From millions to billions: Financing the development of African cities
Urbanisation is the mega trend reshaping Africa. The continent’s population is rapidly growing and is expected to reach 4 billion people by the end of the century. This is coupled with unprecedented rural-to-urban migration, driven largely by young people. As a result of this demographic confluence, the number of people living in African cities is expected to nearly triple – reaching approximately 1.5 billion by 2050.
With numbers rising so quickly, the need to equip cities to prosper in an uncertain future is urgent. City, national, and global leaders must seize the opportunity to ensure African cities achieve their potential to become bastions of economic competitiveness and vitality. How well Africans plan for rapid urbanisation will set the continent’s trajectory for centuries to come.
African cities are not yet the engines of economic growth that they could be. Smart investments in infrastructure, quality service delivery, and job creation are desperately needed. The infrastructure gap alone is immense: closing it will require a more than doubling of existing investment to an estimated $130-$170 billion per year, the bulk of it deployed in cities.

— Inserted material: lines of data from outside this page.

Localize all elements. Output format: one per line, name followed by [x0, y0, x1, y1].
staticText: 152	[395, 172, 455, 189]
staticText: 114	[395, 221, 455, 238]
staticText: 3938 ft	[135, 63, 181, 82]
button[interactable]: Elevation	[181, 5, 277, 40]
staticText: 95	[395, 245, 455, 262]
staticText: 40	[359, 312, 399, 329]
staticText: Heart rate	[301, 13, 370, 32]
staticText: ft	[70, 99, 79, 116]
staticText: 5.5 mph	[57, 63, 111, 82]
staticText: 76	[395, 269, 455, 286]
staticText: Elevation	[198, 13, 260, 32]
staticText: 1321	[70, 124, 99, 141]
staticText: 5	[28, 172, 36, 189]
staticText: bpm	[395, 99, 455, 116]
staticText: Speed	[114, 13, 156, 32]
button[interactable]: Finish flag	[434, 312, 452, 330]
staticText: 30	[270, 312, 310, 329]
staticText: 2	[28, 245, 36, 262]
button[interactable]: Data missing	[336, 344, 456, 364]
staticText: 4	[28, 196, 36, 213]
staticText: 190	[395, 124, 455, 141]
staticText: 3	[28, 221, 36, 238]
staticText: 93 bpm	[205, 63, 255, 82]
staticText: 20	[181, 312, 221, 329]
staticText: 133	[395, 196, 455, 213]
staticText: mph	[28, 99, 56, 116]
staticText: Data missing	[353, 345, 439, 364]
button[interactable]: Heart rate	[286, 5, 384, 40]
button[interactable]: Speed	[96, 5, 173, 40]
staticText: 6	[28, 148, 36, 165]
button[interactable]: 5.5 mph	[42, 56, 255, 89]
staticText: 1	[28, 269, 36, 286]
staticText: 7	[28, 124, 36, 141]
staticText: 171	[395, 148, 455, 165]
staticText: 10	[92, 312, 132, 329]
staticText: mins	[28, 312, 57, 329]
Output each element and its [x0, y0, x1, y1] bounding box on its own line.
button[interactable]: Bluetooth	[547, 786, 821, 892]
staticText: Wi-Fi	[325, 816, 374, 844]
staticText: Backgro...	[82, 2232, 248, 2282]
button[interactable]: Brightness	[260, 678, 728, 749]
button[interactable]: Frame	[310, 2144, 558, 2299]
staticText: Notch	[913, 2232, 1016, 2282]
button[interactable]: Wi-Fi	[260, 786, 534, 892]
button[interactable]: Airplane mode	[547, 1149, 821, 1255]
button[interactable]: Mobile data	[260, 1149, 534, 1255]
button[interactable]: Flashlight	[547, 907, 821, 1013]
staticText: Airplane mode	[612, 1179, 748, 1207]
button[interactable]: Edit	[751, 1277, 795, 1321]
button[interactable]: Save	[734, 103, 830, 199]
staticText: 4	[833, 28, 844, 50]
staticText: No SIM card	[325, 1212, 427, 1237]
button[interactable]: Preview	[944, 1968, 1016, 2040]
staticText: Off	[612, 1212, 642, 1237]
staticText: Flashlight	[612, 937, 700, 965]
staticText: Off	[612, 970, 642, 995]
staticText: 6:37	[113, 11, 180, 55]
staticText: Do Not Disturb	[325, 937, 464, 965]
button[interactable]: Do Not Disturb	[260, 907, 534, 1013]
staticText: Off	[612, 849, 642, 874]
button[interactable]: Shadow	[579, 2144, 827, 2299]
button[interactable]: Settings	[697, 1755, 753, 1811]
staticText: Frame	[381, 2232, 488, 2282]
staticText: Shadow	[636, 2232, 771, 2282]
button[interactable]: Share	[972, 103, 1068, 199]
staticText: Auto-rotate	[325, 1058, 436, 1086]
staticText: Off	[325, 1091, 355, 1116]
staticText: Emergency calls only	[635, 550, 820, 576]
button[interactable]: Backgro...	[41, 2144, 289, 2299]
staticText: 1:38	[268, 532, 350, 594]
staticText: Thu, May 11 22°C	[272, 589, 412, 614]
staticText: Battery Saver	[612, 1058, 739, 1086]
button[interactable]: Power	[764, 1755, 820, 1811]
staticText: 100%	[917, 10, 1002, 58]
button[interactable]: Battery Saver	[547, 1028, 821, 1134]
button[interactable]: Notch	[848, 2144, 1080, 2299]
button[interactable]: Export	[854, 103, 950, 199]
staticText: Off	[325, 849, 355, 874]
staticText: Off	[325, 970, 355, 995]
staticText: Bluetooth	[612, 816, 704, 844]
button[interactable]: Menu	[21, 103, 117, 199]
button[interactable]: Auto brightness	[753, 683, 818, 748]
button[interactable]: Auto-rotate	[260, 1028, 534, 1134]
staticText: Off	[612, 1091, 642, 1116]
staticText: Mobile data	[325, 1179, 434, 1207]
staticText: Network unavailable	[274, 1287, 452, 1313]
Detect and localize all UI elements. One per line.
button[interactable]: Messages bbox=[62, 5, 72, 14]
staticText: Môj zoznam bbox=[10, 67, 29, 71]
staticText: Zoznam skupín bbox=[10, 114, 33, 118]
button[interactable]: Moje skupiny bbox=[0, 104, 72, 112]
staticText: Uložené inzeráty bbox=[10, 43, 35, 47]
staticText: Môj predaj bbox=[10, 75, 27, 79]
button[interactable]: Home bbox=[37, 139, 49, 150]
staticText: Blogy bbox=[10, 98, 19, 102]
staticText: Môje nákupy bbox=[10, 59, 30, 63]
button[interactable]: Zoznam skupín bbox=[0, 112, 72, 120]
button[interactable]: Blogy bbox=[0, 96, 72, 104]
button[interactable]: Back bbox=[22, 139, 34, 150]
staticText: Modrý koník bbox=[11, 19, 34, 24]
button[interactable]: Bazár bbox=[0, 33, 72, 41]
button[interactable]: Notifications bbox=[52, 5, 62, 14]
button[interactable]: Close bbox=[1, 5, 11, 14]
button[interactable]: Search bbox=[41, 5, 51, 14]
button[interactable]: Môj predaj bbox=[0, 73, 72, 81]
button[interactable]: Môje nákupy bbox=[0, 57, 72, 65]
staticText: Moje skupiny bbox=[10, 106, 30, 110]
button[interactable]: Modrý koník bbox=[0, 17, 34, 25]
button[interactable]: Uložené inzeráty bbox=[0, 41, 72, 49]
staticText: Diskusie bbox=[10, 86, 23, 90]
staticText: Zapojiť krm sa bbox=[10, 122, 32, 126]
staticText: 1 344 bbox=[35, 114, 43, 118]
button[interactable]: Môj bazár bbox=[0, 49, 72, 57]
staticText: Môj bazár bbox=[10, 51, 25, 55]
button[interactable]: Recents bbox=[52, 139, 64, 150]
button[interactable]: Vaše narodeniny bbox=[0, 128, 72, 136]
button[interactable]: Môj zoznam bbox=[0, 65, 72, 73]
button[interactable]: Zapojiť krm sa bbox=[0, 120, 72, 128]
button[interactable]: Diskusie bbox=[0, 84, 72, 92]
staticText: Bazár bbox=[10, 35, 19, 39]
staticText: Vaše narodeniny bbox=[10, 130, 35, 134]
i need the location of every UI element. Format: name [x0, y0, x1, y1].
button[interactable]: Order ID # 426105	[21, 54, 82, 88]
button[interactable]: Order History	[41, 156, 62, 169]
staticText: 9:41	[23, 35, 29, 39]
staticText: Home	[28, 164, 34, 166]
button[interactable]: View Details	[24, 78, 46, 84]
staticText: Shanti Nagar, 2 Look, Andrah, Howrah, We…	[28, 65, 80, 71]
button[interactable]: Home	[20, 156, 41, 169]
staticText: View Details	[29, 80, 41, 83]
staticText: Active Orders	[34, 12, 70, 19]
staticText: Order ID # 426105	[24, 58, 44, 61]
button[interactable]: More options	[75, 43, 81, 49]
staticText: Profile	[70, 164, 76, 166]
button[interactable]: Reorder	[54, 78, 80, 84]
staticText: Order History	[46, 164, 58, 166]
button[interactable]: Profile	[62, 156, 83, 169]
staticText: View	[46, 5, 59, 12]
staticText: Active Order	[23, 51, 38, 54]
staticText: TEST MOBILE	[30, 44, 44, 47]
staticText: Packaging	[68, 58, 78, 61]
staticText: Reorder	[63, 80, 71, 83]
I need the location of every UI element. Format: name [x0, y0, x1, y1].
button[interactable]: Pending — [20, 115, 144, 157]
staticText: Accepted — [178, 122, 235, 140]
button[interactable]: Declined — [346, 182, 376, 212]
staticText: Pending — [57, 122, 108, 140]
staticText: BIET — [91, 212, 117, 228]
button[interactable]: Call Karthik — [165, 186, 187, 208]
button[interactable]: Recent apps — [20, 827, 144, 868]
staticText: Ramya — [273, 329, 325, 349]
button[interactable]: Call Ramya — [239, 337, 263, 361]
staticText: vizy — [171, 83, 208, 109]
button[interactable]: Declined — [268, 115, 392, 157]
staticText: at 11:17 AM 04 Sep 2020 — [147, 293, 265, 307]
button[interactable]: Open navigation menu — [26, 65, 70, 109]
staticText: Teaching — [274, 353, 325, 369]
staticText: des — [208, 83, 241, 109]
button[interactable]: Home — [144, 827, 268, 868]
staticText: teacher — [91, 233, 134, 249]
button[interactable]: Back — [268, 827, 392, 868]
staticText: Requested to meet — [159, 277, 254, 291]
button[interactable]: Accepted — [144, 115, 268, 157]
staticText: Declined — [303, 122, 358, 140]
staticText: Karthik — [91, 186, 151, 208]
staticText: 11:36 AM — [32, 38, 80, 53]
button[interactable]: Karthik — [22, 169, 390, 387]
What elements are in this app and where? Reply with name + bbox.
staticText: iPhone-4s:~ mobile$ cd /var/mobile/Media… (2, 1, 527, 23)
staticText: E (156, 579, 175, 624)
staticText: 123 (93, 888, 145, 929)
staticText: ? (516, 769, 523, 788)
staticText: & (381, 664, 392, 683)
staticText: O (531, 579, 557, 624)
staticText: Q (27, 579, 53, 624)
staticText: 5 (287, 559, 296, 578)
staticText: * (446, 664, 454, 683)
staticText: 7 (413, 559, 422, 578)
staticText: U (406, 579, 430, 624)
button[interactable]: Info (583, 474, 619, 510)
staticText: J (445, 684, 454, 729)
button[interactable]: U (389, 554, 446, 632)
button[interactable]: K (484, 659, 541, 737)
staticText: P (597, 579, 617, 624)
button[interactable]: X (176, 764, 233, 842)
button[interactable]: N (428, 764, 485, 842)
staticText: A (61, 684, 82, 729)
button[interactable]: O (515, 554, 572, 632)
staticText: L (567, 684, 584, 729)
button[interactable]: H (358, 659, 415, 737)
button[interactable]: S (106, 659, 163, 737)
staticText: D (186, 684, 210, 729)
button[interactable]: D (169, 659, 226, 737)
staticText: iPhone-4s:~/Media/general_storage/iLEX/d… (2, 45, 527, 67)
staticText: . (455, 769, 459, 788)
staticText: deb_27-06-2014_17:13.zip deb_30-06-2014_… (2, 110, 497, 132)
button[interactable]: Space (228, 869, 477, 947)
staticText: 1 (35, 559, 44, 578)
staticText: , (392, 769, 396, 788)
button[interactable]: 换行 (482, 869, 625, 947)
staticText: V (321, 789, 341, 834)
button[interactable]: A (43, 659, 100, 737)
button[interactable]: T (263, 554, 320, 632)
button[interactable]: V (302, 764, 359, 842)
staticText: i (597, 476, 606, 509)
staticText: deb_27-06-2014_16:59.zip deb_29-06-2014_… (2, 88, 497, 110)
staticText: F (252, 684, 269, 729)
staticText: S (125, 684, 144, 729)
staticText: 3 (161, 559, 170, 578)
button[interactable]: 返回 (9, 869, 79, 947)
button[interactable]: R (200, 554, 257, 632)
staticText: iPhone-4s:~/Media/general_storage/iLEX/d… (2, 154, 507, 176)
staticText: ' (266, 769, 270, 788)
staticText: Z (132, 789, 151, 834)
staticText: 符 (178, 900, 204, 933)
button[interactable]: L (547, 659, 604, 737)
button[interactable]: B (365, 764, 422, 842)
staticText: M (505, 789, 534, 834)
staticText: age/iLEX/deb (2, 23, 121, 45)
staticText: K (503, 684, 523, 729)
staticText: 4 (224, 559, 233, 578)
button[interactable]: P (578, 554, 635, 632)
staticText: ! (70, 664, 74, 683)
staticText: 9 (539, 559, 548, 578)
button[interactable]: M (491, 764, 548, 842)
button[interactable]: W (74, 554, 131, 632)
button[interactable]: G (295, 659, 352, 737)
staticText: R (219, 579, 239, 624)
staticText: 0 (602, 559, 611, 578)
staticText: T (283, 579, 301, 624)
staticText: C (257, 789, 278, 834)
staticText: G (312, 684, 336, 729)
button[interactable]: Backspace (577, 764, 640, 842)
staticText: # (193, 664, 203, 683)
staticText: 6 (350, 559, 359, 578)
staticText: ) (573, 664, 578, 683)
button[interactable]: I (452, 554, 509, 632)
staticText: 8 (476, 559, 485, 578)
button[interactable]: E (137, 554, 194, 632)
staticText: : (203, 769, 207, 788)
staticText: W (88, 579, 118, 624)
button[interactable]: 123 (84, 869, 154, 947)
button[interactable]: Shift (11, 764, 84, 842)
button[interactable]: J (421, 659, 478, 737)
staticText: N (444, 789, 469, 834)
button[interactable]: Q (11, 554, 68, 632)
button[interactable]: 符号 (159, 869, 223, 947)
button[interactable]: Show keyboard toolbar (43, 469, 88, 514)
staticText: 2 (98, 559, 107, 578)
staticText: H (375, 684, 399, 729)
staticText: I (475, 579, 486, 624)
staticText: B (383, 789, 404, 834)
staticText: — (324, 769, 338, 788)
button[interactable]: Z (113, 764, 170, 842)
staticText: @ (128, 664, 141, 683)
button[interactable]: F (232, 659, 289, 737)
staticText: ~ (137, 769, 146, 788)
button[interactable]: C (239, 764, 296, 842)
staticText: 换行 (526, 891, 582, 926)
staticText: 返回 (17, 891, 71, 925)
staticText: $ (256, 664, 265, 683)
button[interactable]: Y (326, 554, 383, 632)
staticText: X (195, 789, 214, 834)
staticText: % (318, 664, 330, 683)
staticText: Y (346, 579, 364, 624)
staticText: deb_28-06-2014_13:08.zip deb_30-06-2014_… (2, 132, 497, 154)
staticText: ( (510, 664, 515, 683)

This report first offers a landscape analysis of city financing in Africa. It illuminates the demand-side and supply-side constraints that prevent financing from reaching most African local authorities, drawing on in-depth analyses of 10 cities. The paper moves beyond existing analyses that simply conclude, ‘African cities need more finance’ or ‘African cities need bankable projects'. Although constraints vary in type and severity across cities, the case studies reveal common themes and highlight options for improving both the supply and demand of subnational finance if city and national governments collaborate and financiers are alerted to opportunities.